Solution : Unless we use Tree-base models, you would have to do some target feature engineering to scale data in a range that models can learn.解决方案:除非我们使用 Tree-base 模型,否则您必须进行一些目标特征工程才能在模型可以学习的范围内缩放数据。

Here is a code example.这是一个代码示例。 Using defaults parameters of LinearRegression and log|exp transformation of our target values, my attempt yield ~87% R2 score:使用 LinearRegression 的默认参数和目标值的log|exp转换,我的尝试产生了 ~87% 的 R2 分数:


import pandas as pd
import numpy as np

# we need to transform/feature engineer our target
# I will use log from numpy.

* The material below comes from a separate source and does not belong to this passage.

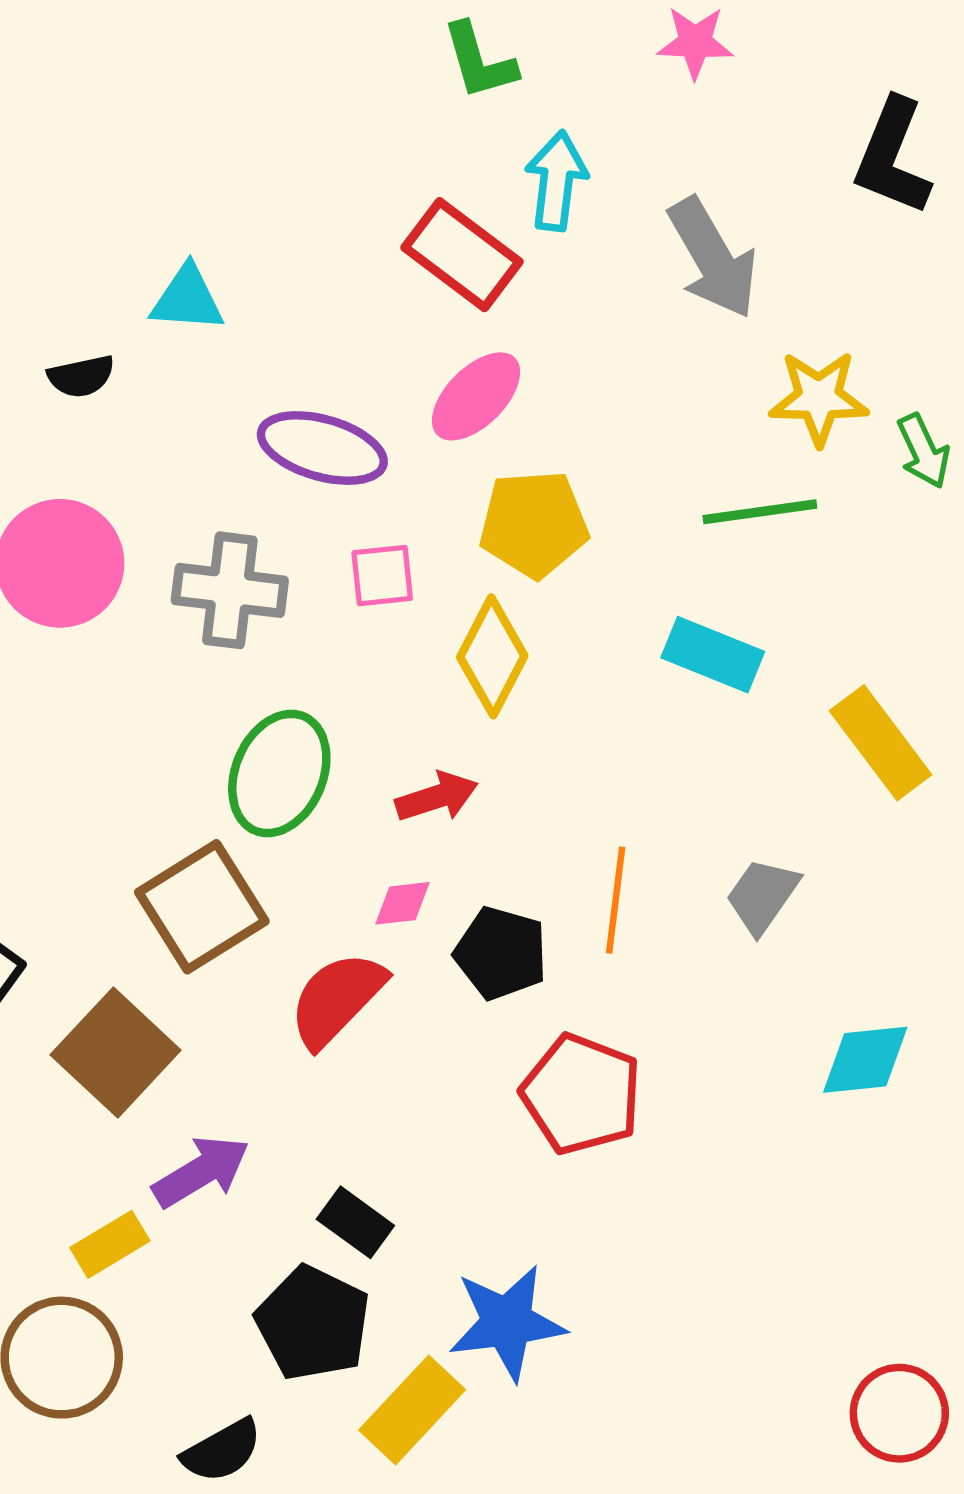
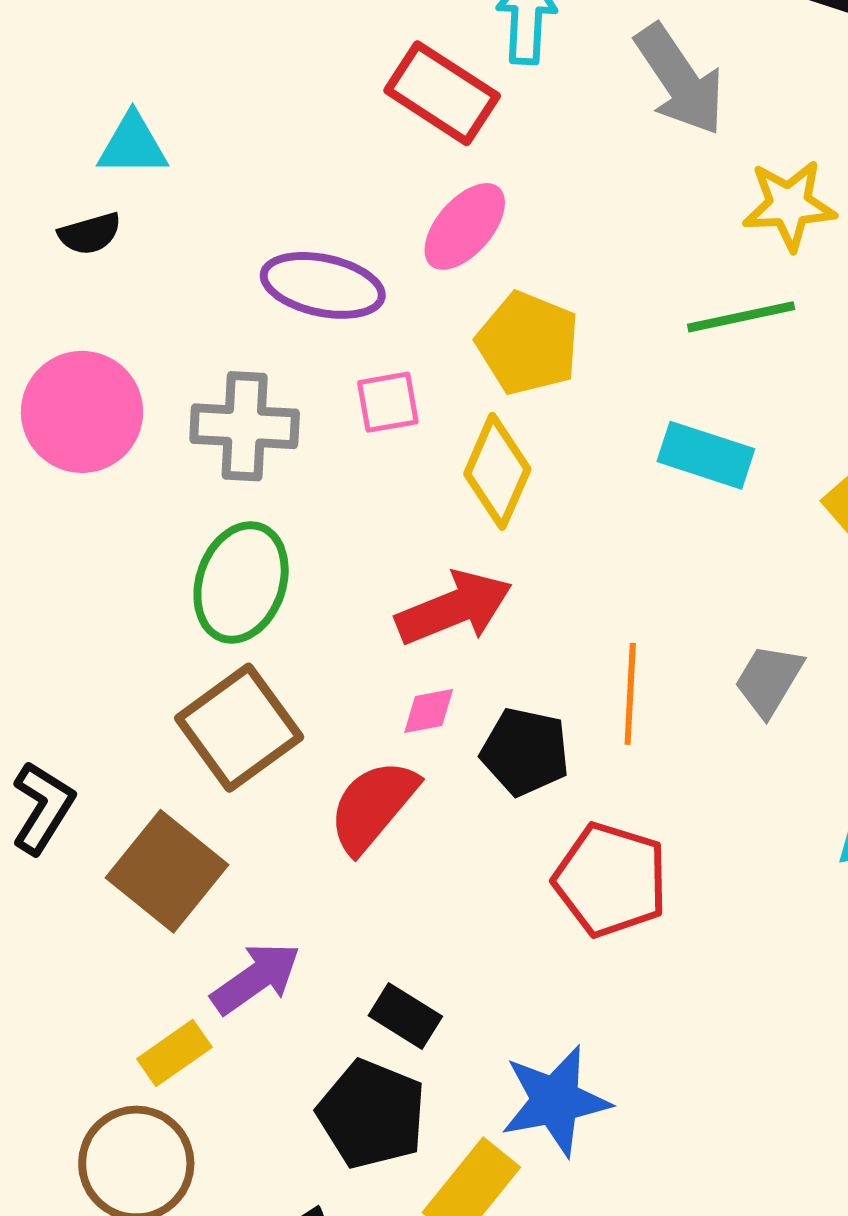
cyan triangle: (187, 299) -> (133, 145), moved
yellow pentagon: (534, 524) -> (528, 343), turned 30
green ellipse: (279, 773) -> (241, 582), moved
red arrow: (437, 797) -> (454, 608), size x1.5

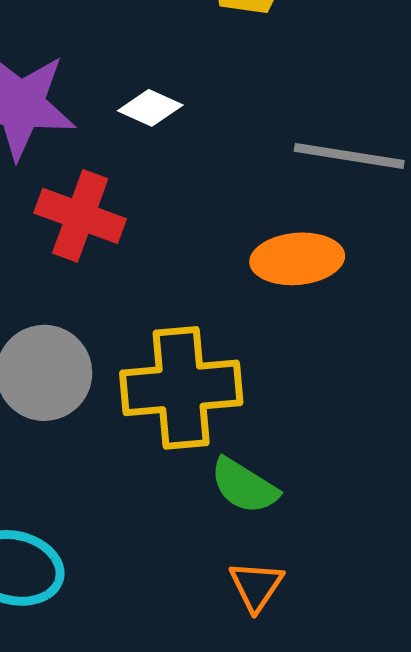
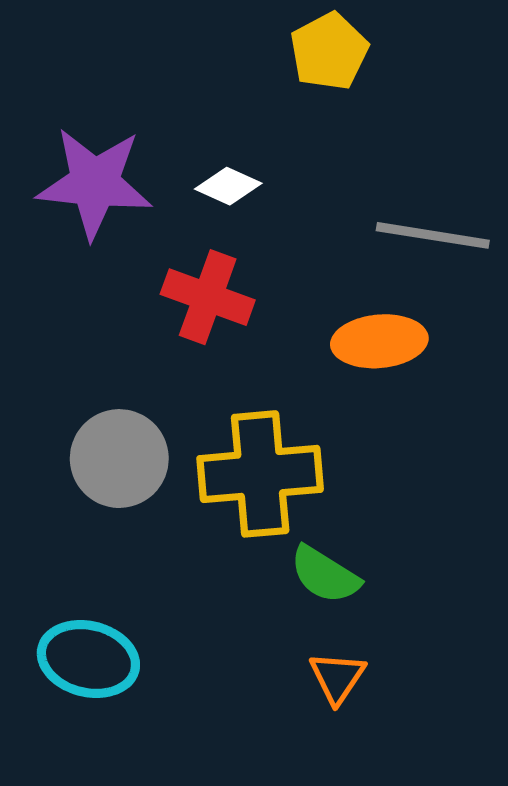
red cross: (80, 216) -> (208, 297), moved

The np.log and np.exp to make the value learnable

from sklearn.linear_model import LinearRegression
from sklearn.compose import TransformedTargetRegressor

# your data, df

# transform year to reference

df = df.assign(ref_year = lambda x: x.year - 1960)
df.population = df.population.astype(int)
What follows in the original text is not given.